Waaaay back when numbers were first invented, we only had natural numbers. Not even 0 was included. The numbers represented a count of things. I have 5 apples. There are 16 people here. Things here is used as an abstract term. Even if I eat half an apple (or person), I don’t have half of a thing, I just have 4 apples and 1 half apple, I still have 5 things.
Cardinality is the measure of the number of elements of the set. Here we have to alter my earlier, simplistic definition of a thing. Modern mathematics is built on Zermelo-Fraenkel Set Theory. There, it is not allowed to repeat items within a set. If there are 2 identical items in a set, they are only considered to be one item. So cardinality is more like the number of unique elements in a set. In terms of apples and people, no two are alike, so as long as you can uniquely identify each element of the set, you can count their number. The value you end up with is the cardinality. For people, you can use names. Instead of 3 people, the set contains Andrew, Brenda, and Cherie.
We also introduce 0 here because a set can have no elements.
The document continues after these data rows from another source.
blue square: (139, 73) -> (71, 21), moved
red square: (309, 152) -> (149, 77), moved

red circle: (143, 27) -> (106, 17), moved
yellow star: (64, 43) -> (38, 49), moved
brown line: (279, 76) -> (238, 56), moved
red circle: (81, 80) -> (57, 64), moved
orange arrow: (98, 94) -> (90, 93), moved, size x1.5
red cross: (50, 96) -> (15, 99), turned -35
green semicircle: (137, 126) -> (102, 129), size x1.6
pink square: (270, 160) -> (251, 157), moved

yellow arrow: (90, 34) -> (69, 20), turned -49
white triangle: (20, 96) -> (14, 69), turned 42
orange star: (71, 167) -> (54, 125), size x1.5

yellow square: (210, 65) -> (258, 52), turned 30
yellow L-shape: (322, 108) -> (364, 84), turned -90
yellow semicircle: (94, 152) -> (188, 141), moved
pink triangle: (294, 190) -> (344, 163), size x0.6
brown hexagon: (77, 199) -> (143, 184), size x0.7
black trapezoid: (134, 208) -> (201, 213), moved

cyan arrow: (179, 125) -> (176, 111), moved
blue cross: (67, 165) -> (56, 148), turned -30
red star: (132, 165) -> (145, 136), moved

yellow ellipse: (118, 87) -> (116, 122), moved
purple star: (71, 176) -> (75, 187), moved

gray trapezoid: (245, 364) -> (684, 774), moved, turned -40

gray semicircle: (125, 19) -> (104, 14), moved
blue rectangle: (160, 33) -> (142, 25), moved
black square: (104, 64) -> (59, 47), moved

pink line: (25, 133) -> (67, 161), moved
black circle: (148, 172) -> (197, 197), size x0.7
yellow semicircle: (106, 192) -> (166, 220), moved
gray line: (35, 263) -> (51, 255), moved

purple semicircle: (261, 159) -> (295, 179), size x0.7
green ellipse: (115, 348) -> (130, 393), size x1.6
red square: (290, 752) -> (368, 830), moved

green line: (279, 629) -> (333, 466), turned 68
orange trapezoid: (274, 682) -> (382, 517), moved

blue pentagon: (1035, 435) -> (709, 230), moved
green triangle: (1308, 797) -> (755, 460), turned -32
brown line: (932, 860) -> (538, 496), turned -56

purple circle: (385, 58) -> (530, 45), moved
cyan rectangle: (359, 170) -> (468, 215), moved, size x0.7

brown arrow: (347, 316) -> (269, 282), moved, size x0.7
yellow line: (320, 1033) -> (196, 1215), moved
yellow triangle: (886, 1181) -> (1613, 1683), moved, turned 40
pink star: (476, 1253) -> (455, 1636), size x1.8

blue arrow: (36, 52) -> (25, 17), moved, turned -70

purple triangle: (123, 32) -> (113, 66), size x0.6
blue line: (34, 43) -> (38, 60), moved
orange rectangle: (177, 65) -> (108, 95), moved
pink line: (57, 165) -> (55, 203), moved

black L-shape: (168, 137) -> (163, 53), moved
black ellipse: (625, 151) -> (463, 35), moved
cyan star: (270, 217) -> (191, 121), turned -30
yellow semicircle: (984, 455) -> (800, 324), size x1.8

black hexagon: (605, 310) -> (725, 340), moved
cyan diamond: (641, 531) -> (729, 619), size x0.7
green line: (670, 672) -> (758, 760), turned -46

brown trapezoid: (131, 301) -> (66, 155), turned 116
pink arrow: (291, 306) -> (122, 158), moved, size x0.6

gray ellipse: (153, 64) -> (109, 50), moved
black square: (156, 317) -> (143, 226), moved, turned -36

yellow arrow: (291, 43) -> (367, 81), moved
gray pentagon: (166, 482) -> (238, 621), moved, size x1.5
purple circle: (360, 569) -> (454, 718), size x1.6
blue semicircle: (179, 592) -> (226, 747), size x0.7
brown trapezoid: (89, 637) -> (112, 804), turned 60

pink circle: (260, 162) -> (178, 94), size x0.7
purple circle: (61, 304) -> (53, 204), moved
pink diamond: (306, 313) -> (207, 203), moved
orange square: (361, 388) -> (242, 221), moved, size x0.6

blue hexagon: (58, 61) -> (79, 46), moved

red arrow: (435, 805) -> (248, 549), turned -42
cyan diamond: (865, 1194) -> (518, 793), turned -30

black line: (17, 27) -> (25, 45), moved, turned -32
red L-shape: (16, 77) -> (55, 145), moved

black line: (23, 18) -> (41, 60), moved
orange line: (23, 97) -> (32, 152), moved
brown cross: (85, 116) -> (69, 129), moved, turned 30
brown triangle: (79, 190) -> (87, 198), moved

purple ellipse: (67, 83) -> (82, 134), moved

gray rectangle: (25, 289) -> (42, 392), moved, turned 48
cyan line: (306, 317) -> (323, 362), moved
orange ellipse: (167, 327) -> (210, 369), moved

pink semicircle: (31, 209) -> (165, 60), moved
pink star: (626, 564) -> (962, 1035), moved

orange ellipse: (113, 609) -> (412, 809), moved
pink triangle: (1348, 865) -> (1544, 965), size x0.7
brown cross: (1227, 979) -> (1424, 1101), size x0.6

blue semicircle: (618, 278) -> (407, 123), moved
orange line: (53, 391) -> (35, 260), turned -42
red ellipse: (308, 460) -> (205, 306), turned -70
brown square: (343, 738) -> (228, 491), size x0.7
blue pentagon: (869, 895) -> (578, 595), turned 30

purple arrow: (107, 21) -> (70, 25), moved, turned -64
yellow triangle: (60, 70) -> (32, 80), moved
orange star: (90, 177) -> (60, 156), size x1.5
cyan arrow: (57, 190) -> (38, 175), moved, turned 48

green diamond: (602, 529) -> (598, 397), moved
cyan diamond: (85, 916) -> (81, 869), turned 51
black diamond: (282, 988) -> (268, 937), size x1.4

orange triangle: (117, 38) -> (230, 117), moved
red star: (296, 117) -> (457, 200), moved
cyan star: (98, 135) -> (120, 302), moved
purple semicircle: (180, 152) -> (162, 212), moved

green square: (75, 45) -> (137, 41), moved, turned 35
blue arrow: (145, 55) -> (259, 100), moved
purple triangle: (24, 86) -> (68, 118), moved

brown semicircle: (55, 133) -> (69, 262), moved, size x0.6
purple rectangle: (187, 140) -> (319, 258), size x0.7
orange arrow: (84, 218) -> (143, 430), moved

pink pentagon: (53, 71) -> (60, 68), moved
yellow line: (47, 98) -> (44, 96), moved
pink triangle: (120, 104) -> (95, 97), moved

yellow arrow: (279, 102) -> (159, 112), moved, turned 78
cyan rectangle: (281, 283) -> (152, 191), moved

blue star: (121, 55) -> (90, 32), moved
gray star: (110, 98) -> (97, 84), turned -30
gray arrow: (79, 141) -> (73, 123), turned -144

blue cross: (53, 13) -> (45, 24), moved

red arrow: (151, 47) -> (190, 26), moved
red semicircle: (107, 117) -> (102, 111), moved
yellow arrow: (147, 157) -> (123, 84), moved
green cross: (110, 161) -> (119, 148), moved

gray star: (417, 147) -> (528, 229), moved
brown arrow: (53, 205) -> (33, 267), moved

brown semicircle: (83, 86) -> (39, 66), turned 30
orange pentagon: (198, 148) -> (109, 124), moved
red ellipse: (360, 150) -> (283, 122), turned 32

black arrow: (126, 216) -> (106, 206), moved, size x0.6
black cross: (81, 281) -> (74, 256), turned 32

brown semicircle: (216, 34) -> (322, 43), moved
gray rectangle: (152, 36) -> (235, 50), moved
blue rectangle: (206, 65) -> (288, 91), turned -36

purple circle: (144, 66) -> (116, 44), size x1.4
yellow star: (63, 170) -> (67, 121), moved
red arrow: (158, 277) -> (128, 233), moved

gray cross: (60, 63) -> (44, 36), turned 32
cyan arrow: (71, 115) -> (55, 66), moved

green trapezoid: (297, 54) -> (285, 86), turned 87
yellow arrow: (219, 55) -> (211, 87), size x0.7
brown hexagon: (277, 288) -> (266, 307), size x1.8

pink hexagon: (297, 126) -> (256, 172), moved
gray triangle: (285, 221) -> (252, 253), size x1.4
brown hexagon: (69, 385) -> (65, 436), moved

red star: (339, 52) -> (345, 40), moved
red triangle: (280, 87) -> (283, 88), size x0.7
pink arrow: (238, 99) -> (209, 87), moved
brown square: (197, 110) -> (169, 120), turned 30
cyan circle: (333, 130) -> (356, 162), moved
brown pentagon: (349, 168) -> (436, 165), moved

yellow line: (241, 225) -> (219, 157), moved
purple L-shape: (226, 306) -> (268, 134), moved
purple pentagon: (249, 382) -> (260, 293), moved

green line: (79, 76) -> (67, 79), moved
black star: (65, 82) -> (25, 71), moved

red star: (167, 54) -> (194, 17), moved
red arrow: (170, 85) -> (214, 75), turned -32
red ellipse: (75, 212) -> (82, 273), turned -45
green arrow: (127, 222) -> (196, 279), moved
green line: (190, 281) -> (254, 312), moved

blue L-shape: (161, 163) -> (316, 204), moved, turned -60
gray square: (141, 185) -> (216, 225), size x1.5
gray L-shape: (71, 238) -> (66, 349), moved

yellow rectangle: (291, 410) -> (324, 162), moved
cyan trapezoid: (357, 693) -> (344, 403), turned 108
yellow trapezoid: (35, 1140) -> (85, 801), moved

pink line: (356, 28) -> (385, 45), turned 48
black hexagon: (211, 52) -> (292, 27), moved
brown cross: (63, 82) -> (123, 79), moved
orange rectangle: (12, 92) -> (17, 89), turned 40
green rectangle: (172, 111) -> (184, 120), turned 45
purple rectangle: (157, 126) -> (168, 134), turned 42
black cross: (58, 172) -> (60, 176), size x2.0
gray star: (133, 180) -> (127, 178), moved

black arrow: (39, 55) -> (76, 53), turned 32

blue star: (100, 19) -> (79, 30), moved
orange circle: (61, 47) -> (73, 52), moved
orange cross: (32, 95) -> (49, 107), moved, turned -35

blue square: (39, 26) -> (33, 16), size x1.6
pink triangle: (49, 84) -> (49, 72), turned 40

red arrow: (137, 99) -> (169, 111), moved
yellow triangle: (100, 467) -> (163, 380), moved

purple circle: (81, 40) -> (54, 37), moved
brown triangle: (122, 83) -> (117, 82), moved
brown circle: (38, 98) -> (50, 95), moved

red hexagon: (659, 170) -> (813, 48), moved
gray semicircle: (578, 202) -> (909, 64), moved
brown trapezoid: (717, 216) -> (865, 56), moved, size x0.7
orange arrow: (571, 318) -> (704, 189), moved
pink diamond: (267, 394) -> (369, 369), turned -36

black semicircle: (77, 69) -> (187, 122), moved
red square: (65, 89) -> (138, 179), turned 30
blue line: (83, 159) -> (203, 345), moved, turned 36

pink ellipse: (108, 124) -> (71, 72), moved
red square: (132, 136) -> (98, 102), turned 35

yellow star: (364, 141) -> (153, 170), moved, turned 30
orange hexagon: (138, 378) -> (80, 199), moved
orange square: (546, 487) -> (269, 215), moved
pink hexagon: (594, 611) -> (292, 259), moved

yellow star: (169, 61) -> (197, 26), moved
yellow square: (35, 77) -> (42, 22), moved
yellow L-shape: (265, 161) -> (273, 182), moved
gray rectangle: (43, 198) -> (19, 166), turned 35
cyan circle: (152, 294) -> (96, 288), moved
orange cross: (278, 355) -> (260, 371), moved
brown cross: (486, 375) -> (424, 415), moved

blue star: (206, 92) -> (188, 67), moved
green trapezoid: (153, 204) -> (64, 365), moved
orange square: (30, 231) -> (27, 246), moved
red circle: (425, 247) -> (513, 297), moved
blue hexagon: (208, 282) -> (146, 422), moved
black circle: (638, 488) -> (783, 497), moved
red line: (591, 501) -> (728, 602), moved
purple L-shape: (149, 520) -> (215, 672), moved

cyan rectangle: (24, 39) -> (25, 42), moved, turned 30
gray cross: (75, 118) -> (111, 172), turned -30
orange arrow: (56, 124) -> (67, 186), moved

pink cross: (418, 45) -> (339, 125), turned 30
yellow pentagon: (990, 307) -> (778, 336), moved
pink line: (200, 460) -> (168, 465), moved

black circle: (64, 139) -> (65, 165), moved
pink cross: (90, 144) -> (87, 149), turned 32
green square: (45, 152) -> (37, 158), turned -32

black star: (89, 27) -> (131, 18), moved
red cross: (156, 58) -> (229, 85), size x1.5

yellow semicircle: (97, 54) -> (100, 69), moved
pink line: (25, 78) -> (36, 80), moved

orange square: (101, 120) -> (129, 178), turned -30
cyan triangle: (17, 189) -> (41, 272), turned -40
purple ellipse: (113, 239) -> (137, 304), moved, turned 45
This is how we get the whole numbers. Still no negative numbers or fractions because a set can’t have negative of parts of an element, it can only contain “whole” elements.
So the next part is not necessarily important to cardinality itself, but just an insight about the rigor that went into modern mathematics. Built on Zermelo-Fraenkel Set Theory, we have a list of axioms that are fundamental to modern math. One of the axioms basically says “0 exists.” We call it the null set or empty set, an its written like this: { }. Now, using the axiom of pairing and the axiom of union… probably one other, we can take a thing that exists and put it in a set. The set containing the empty set (written as { { } }) is a set with a cardinality of 1, because it contains 1 element.
And in fact, this is the strict definition of the number 1 in modern mathematics. It’s just that the average person never needs to know that there is a concrete, axiom-based definition of 1 because it’s so obvious that it doesn’t need one. Unfortunately, mathematics doesn’t accept “it’s just so obvious” as a formal proof. The successor to one is two. Can we make a set with two elements. And remember, they must be unique elements. Well, 1≠0 and we have proven that both 0 and 1 exist. So 2 looks like the set containing both the empty set and the set containing the empty set: { { } , {{ }} }. This set has 2 elements so its cardinality is 2.
Just one more and I’ll leave it. 3 is the set containing all three of the empty set as well as the set containing the empty set, and lastly, the set containing both the empty set and the set containing the empty set: { { } , {{ }} , { { } , {{ }} } }.